No veo que este texto pretenda ser una relación de los hechos sobresalientes de la protagonista, aun cuando buena parte de lo que relata rezuma excepcionalidad, pero ¿qué vida bajo el rigor de los obuses no está familiarizada con una épica doméstica? Tampoco intuyo que haya intencionalidad hagiográfica en esta dramaturgia, a pesar de que la directora, Ana Zamora, sea la nieta de María Josefa Canellada de quien parece haber heredado el arrojo artístico. No, por lo que doy gran valor a la dramaturgia es porque advierte, muy vehementemente, sobre la infamia de la guerra en la que, a pesar de las proclamas belicistas, nunca hay vencedores. Todos, al menos en algún aspecto (emocional, cultural o económico), resultan vencidos. Guerra es sinónimo de enorme derrota.

Eduardo García
Foto: Eduardo García

Y con todo lo que primero llama la atención de esta propuesta es la formidable belleza del texto, la pericia inusitada en el uso de nuestro idioma, el despliegue de palabras elegidas con acierto impecable para mayor lustre del mensaje que se comparte. Mensaje que es servido entreverado de realidad familiar y es, por eso, por lo que los estragos de la guerra quedan convenientemente subrayados. Esto último es muy necesario porque no podemos negar que hay algo perverso en el estatismo de los libros de historia que tratan de las guerras. Libros que transmiten una impresión parecida a la que nos produce observar a un feto humano metido en una ampolla de formol: se percibe una desgracia antigua pero, al mismo tiempo, es difícil sustraerse a cierto sentimiento de fascinación hacia el «monstruo». La realidad, por el contrario, no deja lugar a la duda, nada hay de fascinante en el triste negocio de la destrucción de los semejantes.


PENAL DE OCAÑA:

María Josefa Canellada, que según Cela ya era sabia en la veintena, llevó en un cuaderno diario un emotivo registro de sus vivencias durante el primer año de la Guerra Civil. En este texto salpicado de consideraciones muy juiciosas y de melancolía doméstica quedó testimonio de la trasformación que la maquinaria odiosa de la guerra produjo en su ser. Este diario, que fue publicado por primera vez –en forma de novela- en 1954, ahora se presenta como una conmovedora dramaturgia que supone la primera incursión de la emblemática compañía Nao d’amores, especializada hasta la fecha en teatro medieval y renacentista, en un texto contemporáneo.

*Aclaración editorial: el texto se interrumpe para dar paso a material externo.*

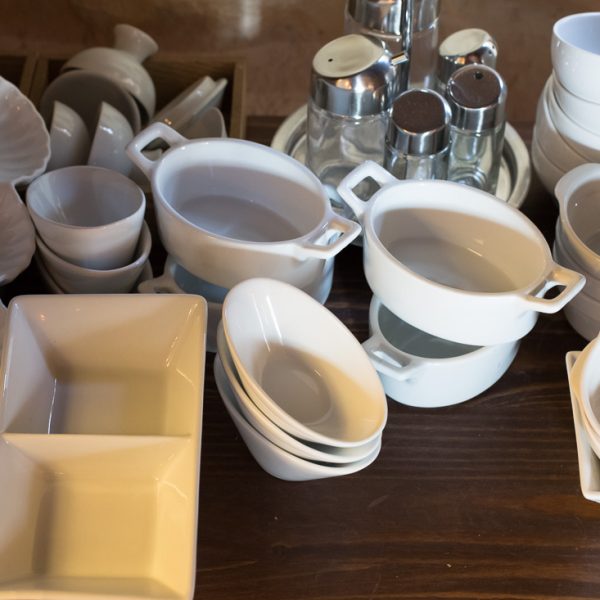 You are a GUI agent. You are given a task and a screenshot of the screen. Output one action in this format:
    pyautogui.click(x=<x>, y=<y>)
    Task: Click on the clear jars
    The image size is (600, 600).
    Given the screenshot: What is the action you would take?
    pyautogui.click(x=343, y=132), pyautogui.click(x=403, y=165), pyautogui.click(x=475, y=162), pyautogui.click(x=438, y=85), pyautogui.click(x=418, y=66) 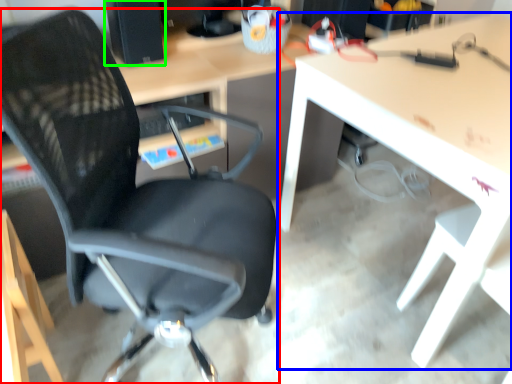 Question: Which object is positioned closest to chair (highlighted by a red box)? Select from table (highlighted by a blue box) and desktop computer (highlighted by a green box).

Choices:
 (A) table
 (B) desktop computer

Answer: (A) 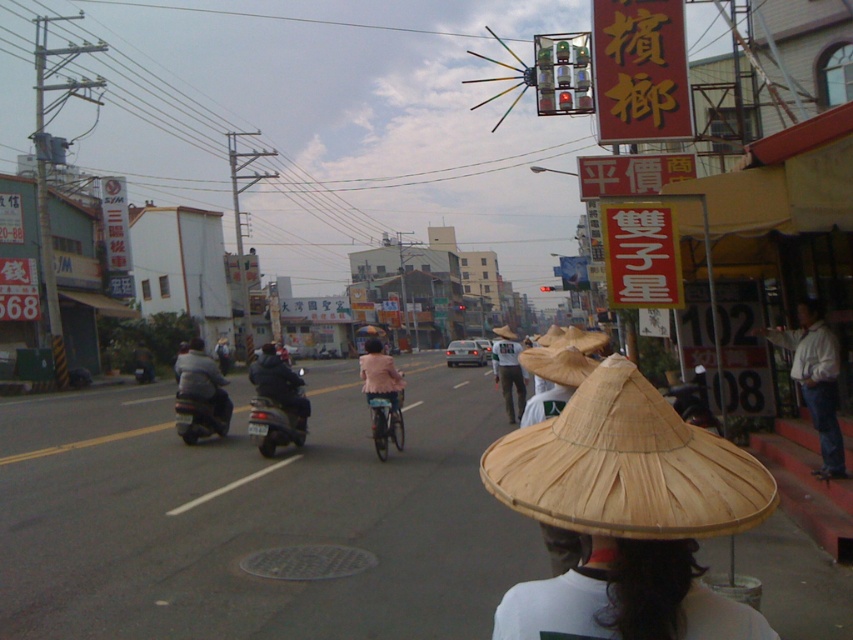 Question: Can you confirm if pink matte jacket at center is positioned below metallic silver motorcycle at center?

Choices:
 (A) no
 (B) yes

Answer: (A)

Question: Which point is farther to the camera?

Choices:
 (A) dark gray leather jacket at center-left
 (B) brown woven straw hat at center
 (C) bamboo straw hat at lower center
 (D) white straw hat at lower center

Answer: (A)

Question: Is the position of dark blue leather jacket at center more distant than that of dark gray leather jacket at center-left?

Choices:
 (A) yes
 (B) no

Answer: (B)

Question: Among these points, which one is farthest from the camera?

Choices:
 (A) (184, 356)
 (B) (590, 340)
 (C) (676, 588)
 (D) (639, 516)

Answer: (A)

Question: Does brown woven straw hat at center lie in front of pink matte jacket at center?

Choices:
 (A) yes
 (B) no

Answer: (A)

Question: Among these points, which one is farthest from the camera?

Choices:
 (A) (679, 625)
 (B) (514, 342)
 (C) (573, 362)
 (D) (840, 435)

Answer: (B) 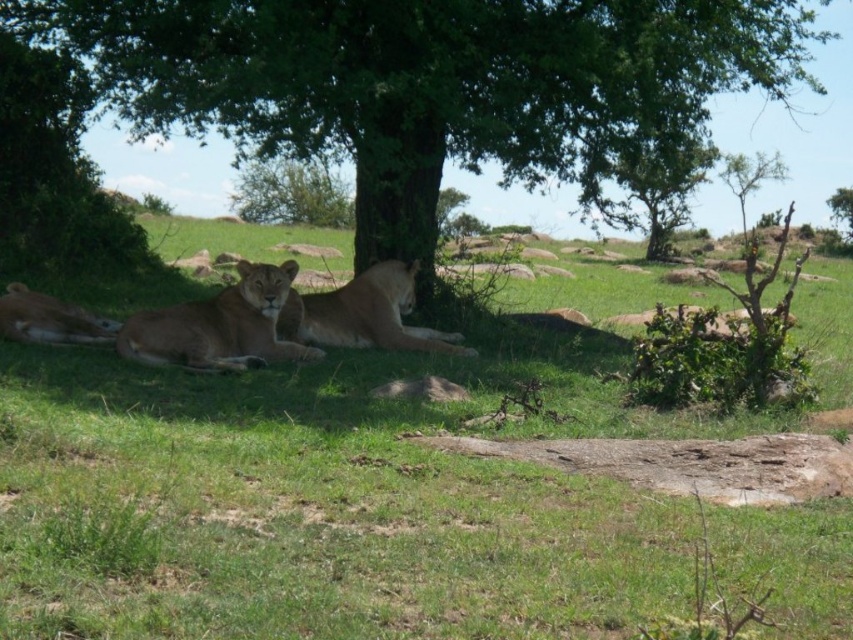 Question: Is brown fur lion at center below brown fur lion at lower left?

Choices:
 (A) no
 (B) yes

Answer: (B)

Question: Does green grass at center appear on the right side of brown fur lion at lower left?

Choices:
 (A) no
 (B) yes

Answer: (B)

Question: Among these points, which one is farthest from the camera?

Choices:
 (A) (741, 509)
 (B) (59, 323)

Answer: (B)

Question: Is the position of green leafy tree at center more distant than that of brown fur lion at lower left?

Choices:
 (A) yes
 (B) no

Answer: (B)

Question: Which object appears farthest from the camera in this image?

Choices:
 (A) brown fur lion at lower left
 (B) green grass at center

Answer: (A)

Question: Which point is farther to the camera?

Choices:
 (A) brown fur lion at center
 (B) green grass at center

Answer: (A)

En este diario quedó testimonio de la clarividencia de su protagonista para, a los veinte años, ser capaz de protestar con firmeza la raquítica verdad que se descubre cuando la maraña ideológica es despojada de la palabrería y del sentimiento de agravio. Alejada de las proclamas partidistas, de los odios aventados y de las revanchas prometidas, María Josefa Canellada aparece, sobre todo, como una militante del partido del género humano.

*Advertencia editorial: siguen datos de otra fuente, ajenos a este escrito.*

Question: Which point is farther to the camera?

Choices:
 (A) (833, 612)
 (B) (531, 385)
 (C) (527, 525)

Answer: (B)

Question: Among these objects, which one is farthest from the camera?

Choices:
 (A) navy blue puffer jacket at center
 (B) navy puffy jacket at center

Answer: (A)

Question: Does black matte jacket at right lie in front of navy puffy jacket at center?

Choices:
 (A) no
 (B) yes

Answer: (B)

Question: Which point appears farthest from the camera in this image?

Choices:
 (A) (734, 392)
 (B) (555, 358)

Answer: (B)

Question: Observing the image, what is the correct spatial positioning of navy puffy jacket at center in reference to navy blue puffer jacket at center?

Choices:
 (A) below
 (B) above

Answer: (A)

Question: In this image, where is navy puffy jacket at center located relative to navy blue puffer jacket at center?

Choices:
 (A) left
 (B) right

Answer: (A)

También resulta especialmente reconfortante rescatar, a través del relato de sus vivencias, la idea de aquella intelectualidad progresista que volvía la vista con admiración indisimulada a los logros culturales españoles en el pasado. Tal vez se sabían ellos mismos una consecuencia de los trabajos de los pintores, los músicos, los literatos o los santos-poetas que poblaron abundantes el solar hispano. Esta enseñanza es especialmente balsámica en un momento en que denostar nuestra cultura y nuestra historia -como un todo- es un entretenimiento favorito de los que creen abanderar la vanguardia ideológica.


EL MONTAJE:

Con respecto al montaje quisiera destacar el absoluto acierto de la dirección que, tal vez por respeto a su propia trayectoria como compañía, ha sabido asimilar algunas convenciones gestuales y físicas del teatro prebarroco a la construcción del personaje. Esto facilita cierto beneficioso alivio de una intensidad dramática que, con otros criterios de dirección, podría haber resultado abrumadora.

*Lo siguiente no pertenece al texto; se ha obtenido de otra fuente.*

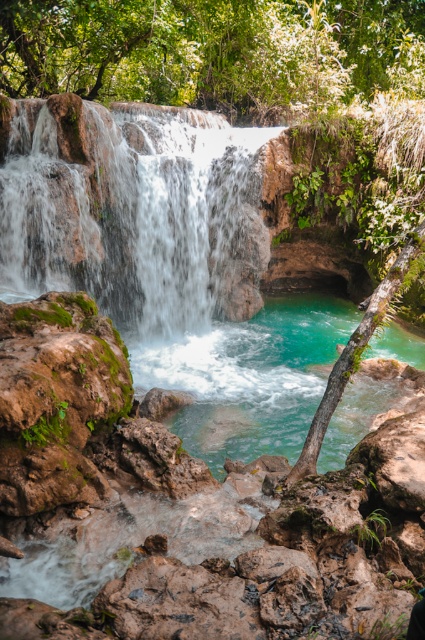 Question: Is translucent white water at center to the left of turquoise glossy water at center from the viewer's perspective?

Choices:
 (A) no
 (B) yes

Answer: (B)

Question: Is the position of translucent white water at center less distant than that of turquoise glossy water at center?

Choices:
 (A) yes
 (B) no

Answer: (B)

Question: Which of the following is the closest to the observer?

Choices:
 (A) turquoise glossy water at center
 (B) translucent white water at center

Answer: (A)

Question: From the image, what is the correct spatial relationship of translucent white water at center in relation to turquoise glossy water at center?

Choices:
 (A) below
 (B) above

Answer: (B) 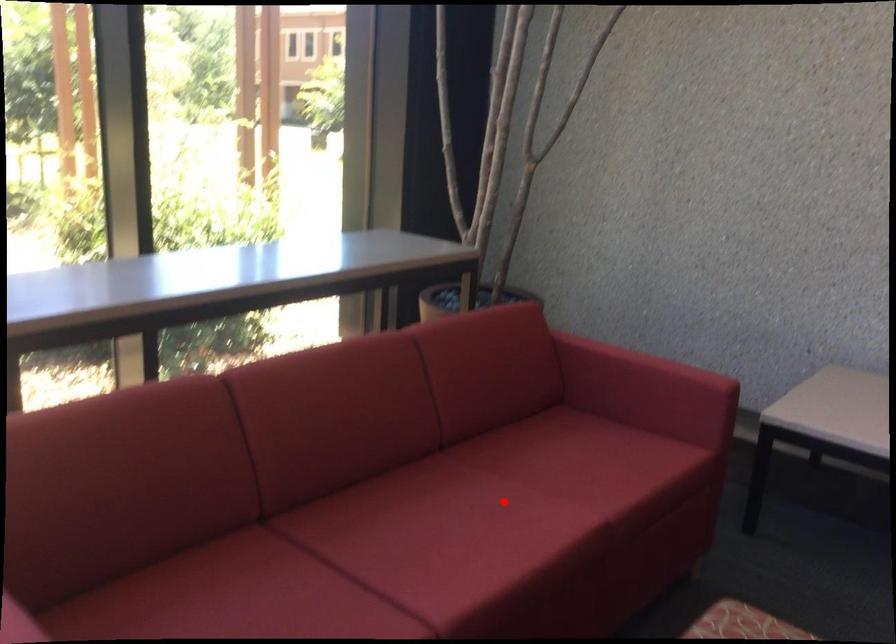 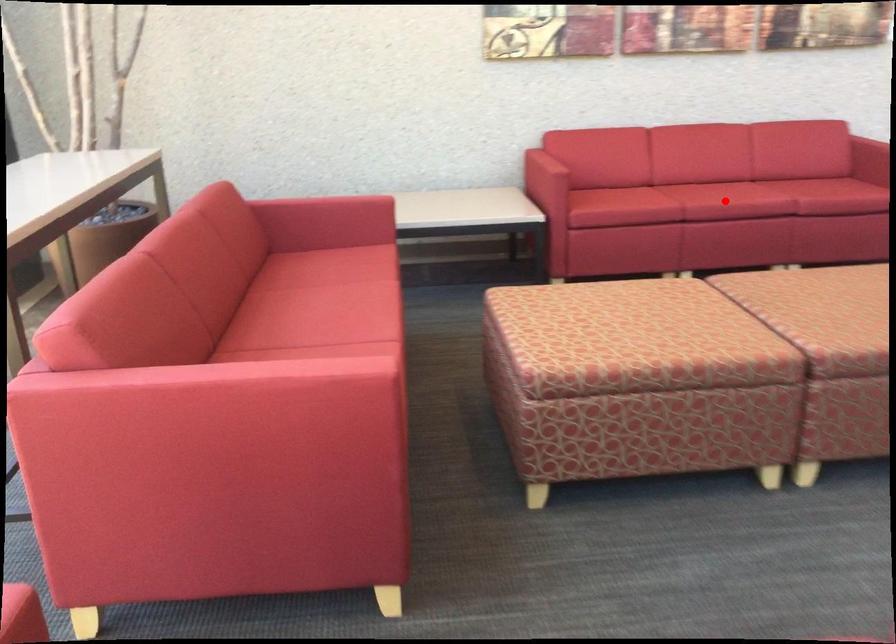 I am providing you with two images of the same scene from different viewpoints. A red point is marked on the first image and another point is marked on the second image. Do the highlighted points in image1 and image2 indicate the same real-world spot?

No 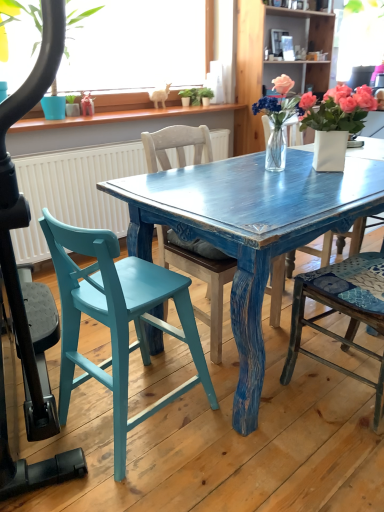 Question: Can you confirm if clear glass vase at center, the second houseplant from the left, is shorter than pink matte flower at upper right?

Choices:
 (A) yes
 (B) no

Answer: (B)

Question: Considering the relative positions of clear glass vase at center, the second houseplant from the left, and pink matte flower at upper right in the image provided, is clear glass vase at center, the second houseplant from the left, to the left of pink matte flower at upper right from the viewer's perspective?

Choices:
 (A) yes
 (B) no

Answer: (A)

Question: From the image's perspective, is clear glass vase at center, the second houseplant from the left, on top of pink matte flower at upper right?

Choices:
 (A) no
 (B) yes

Answer: (A)

Question: Is clear glass vase at center, the second houseplant from the left, completely or partially outside of pink matte flower at upper right?

Choices:
 (A) yes
 (B) no

Answer: (A)

Question: From the image's perspective, is clear glass vase at center, the second houseplant from the left, located beneath pink matte flower at upper right?

Choices:
 (A) no
 (B) yes

Answer: (B)

Question: Considering the relative sizes of clear glass vase at center, the second houseplant from the left, and pink matte flower at upper right in the image provided, is clear glass vase at center, the second houseplant from the left, taller than pink matte flower at upper right?

Choices:
 (A) no
 (B) yes

Answer: (B)

Question: Is the depth of wooden chair at right, the 3th chair when ordered from left to right, greater than that of green matte plant at upper left, the third houseplant in the right-to-left sequence?

Choices:
 (A) no
 (B) yes

Answer: (A)

Question: Would you say wooden chair at right, placed as the first chair when sorted from right to left, contains green matte plant at upper left, the third houseplant in the right-to-left sequence?

Choices:
 (A) no
 (B) yes

Answer: (A)

Question: From the image's perspective, is wooden chair at right, the 3th chair when ordered from left to right, beneath green matte plant at upper left, the third houseplant in the right-to-left sequence?

Choices:
 (A) yes
 (B) no

Answer: (A)

Question: Is wooden chair at right, placed as the first chair when sorted from right to left, at the left side of green matte plant at upper left, the first houseplant from the left?

Choices:
 (A) no
 (B) yes

Answer: (A)

Question: Is wooden chair at right, the 3th chair when ordered from left to right, looking in the opposite direction of green matte plant at upper left, the third houseplant in the right-to-left sequence?

Choices:
 (A) no
 (B) yes

Answer: (A)

Question: Does wooden chair at right, the 3th chair when ordered from left to right, have a lesser height compared to green matte plant at upper left, the first houseplant from the left?

Choices:
 (A) no
 (B) yes

Answer: (A)

Question: Is wooden chair at center, arranged as the 2th chair when viewed from the right, outside of clear glass vase at center, the second houseplant from the left?

Choices:
 (A) yes
 (B) no

Answer: (A) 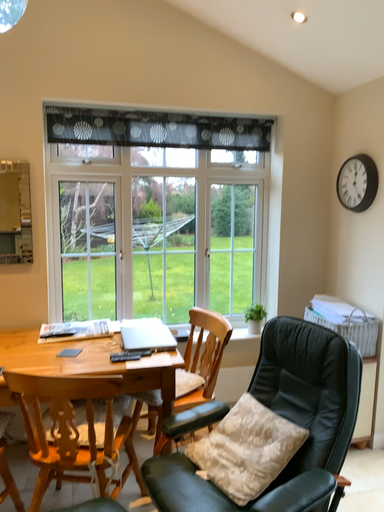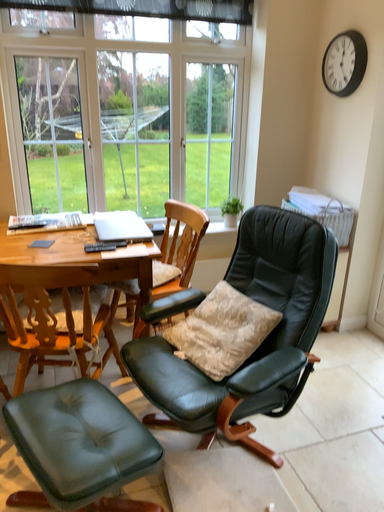 Question: How did the camera likely rotate when shooting the video?

Choices:
 (A) rotated downward
 (B) rotated upward

Answer: (A)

Se me antoja necesario destacar la bellísima iluminación, a cargo de Miguel A. Camacho y Pedro Yagüe, que siempre rema a favor del texto y que evoca con especial acierto desde las noches de vigilia de la entrañable enfermera a los momentos de conformidad o las explosiones de efímera alegría.

Por último, la música, que es la otra gran protagonista de este montaje, interpretada al piano por Isabel Zamora impregna la función de un profundo carácter melancólico no ajeno al secular fatalismo español.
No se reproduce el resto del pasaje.